Formerly codenamed Chirp, Google Home serves as a voice-activated virtual agent capable of connecting to devices around the home (such as the Nest thermostat) and completing basic tasks like playing music or searching Google.
The Google Home is essentially a small speaker, cylindrical in shape, equipped with always-on, far-field microphones that can pick up human voice from across the room. The device itself can be personalized with different materials and colors, and according to Google VP of product management Mario Quieroz, can answer a broader range of questions compared to the Amazon Echo.
"Home draws on 17 years of innovation in organizing the world's information to answer questions which are ... difficult for other assistants to handle," Quieroz said.
At the core of Google Home is the just announced Google Assistant, which Google CEO Sundar Pichai said will give users an ongoing, two-way dialogue with Google. Google Assistant uses machine learning and artificial intelligence to get to know users over time, based on their behavior patterns and preferences. The idea is to create a personalized Google for each user, Pichai said.
For now Google is not opening up a developer API for Home, which means it will be limited in the number of smart home devices it can connect to. In a head-to-head matchup against Echo, this could be a disadvantage for Google Home, but Quieroz didn't seem too worried.
"We're competing feature for feature in most of the areas," he said. "And in the areas that really matter to the consumer, we're going to do a better job."

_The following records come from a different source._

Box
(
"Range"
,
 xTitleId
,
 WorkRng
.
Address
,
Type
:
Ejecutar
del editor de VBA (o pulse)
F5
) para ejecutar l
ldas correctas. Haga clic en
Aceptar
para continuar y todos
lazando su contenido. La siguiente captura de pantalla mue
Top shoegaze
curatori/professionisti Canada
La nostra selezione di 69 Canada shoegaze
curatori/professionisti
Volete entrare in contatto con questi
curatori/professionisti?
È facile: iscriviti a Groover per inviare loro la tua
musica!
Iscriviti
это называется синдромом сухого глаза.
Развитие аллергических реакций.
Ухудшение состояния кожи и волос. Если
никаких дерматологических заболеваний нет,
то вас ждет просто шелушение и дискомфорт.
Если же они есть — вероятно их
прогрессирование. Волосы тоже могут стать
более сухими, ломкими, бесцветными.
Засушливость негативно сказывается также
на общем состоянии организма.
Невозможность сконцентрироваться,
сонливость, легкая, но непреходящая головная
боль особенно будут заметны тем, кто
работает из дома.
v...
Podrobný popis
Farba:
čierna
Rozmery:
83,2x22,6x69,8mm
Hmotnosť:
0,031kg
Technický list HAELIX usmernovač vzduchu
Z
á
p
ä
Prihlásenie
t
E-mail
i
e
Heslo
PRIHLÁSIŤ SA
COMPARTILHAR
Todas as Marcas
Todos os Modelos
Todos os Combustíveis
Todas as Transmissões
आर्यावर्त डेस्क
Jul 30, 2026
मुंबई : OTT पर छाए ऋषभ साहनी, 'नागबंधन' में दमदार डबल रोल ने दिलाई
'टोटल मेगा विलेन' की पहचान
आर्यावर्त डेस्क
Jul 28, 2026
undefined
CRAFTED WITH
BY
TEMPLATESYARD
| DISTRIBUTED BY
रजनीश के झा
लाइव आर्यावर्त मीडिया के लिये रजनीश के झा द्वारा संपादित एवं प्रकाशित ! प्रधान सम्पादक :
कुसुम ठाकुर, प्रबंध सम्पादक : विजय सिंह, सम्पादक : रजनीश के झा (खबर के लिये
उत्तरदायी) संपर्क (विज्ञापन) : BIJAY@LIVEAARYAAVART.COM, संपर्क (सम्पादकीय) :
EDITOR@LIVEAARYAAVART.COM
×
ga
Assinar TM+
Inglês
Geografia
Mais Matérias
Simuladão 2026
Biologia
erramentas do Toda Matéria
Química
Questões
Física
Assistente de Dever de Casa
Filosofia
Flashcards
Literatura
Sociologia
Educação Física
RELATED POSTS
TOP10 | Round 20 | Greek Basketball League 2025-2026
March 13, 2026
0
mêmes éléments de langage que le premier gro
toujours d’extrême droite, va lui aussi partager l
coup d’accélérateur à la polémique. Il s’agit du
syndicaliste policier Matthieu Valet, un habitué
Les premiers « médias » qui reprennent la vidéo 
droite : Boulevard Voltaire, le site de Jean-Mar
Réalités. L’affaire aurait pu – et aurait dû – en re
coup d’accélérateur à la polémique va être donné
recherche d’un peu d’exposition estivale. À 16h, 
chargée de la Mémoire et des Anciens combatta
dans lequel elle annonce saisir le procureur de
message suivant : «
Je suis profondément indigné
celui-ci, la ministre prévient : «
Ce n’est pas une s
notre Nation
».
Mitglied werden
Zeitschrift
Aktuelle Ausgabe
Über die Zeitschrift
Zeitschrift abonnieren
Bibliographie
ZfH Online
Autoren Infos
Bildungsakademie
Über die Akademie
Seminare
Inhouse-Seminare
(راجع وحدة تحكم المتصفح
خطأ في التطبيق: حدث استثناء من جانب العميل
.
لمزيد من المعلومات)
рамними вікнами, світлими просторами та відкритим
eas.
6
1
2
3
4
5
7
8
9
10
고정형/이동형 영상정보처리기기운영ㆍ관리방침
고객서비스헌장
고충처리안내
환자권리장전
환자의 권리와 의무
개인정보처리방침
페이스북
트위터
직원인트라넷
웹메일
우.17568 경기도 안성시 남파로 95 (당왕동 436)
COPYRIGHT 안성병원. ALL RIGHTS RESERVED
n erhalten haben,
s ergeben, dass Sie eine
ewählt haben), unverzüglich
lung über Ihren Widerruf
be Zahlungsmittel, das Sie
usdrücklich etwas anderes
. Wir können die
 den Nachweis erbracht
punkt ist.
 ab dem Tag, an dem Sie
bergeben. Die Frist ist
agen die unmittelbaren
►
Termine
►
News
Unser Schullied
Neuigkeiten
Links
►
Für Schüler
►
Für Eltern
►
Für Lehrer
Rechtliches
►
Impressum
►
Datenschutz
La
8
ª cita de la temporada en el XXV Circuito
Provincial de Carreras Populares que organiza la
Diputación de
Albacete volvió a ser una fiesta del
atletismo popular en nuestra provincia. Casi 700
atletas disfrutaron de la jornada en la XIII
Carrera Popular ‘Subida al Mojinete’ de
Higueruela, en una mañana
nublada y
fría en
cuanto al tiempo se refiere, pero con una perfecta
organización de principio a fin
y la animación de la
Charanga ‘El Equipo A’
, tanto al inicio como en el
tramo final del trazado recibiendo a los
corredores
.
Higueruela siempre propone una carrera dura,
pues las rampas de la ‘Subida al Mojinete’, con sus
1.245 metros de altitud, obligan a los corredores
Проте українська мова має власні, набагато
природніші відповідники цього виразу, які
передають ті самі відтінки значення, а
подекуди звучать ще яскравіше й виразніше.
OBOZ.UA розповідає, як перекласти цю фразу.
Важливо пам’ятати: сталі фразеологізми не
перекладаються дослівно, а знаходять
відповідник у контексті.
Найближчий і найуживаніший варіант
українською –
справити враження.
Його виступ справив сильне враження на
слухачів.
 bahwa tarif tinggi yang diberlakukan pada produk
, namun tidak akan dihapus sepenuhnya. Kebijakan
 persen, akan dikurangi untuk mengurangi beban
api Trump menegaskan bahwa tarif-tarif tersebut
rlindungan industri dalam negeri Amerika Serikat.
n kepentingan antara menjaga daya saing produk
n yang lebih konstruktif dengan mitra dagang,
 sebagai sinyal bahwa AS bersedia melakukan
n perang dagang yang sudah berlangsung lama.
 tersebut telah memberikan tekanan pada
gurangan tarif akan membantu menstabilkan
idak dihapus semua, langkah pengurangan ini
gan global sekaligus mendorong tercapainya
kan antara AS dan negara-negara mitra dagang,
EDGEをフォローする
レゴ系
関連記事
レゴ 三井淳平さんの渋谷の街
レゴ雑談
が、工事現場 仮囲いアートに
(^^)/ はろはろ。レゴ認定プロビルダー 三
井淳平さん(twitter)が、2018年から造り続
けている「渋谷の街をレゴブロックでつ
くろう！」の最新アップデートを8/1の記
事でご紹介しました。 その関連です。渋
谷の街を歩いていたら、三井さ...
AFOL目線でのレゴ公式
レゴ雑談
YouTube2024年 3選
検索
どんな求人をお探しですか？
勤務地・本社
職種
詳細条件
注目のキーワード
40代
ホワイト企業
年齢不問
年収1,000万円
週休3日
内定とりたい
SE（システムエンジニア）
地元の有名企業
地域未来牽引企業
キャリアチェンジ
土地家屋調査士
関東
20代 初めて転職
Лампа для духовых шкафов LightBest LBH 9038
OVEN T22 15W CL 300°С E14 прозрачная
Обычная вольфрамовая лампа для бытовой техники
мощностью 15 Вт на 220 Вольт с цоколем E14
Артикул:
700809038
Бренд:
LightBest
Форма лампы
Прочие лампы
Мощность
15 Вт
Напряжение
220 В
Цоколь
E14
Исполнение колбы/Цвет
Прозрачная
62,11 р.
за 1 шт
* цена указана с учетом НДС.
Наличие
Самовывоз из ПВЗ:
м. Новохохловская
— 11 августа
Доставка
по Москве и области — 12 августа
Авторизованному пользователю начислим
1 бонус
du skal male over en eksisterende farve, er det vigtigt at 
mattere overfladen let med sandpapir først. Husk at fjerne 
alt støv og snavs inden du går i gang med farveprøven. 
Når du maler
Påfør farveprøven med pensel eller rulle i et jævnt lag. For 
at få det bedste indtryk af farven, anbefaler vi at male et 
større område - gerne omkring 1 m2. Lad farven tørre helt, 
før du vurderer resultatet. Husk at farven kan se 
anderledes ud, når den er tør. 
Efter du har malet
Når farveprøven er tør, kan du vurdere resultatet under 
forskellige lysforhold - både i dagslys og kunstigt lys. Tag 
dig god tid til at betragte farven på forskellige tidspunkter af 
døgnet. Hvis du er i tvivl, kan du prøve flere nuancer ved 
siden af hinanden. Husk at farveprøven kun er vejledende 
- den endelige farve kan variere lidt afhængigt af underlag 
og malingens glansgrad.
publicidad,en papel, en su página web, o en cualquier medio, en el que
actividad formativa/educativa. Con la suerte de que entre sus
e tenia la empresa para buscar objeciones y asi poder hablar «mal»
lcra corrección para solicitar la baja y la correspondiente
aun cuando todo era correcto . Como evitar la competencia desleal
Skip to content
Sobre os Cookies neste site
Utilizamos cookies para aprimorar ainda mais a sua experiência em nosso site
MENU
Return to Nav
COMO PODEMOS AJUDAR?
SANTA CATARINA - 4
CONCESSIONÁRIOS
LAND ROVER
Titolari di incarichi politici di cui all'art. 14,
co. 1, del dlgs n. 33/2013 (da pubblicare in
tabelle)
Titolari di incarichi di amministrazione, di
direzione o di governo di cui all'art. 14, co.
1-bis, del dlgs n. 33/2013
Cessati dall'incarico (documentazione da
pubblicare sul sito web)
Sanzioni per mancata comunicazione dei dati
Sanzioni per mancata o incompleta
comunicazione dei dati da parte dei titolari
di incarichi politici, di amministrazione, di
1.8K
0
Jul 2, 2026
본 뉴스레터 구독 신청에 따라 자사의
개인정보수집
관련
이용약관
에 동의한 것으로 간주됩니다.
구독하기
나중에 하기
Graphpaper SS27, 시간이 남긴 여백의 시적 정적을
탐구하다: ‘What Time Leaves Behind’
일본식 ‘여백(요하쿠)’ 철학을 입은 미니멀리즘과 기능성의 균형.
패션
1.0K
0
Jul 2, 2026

Confidence aside, Google's success in the smart home assistant category is too early to call. According to Forrester mobile analyst Julie Ask, Google had an early and impressive lead in the virtual agent category with GoogleNow, but the platform has evolved too slowly and others, namely Amazon, have caught up.
"I think Amazon surprised a lot of people with the Echo," Ask said. "They built from a media and commerce base rather than virtual assistant. But like Facebook, Apple and others, everyone is heading towards the virtual agent and Google has seemingly let the competition catch up."
If Google Home is handled successfully, however, Ask said the device has the potential to leapfrog Echo.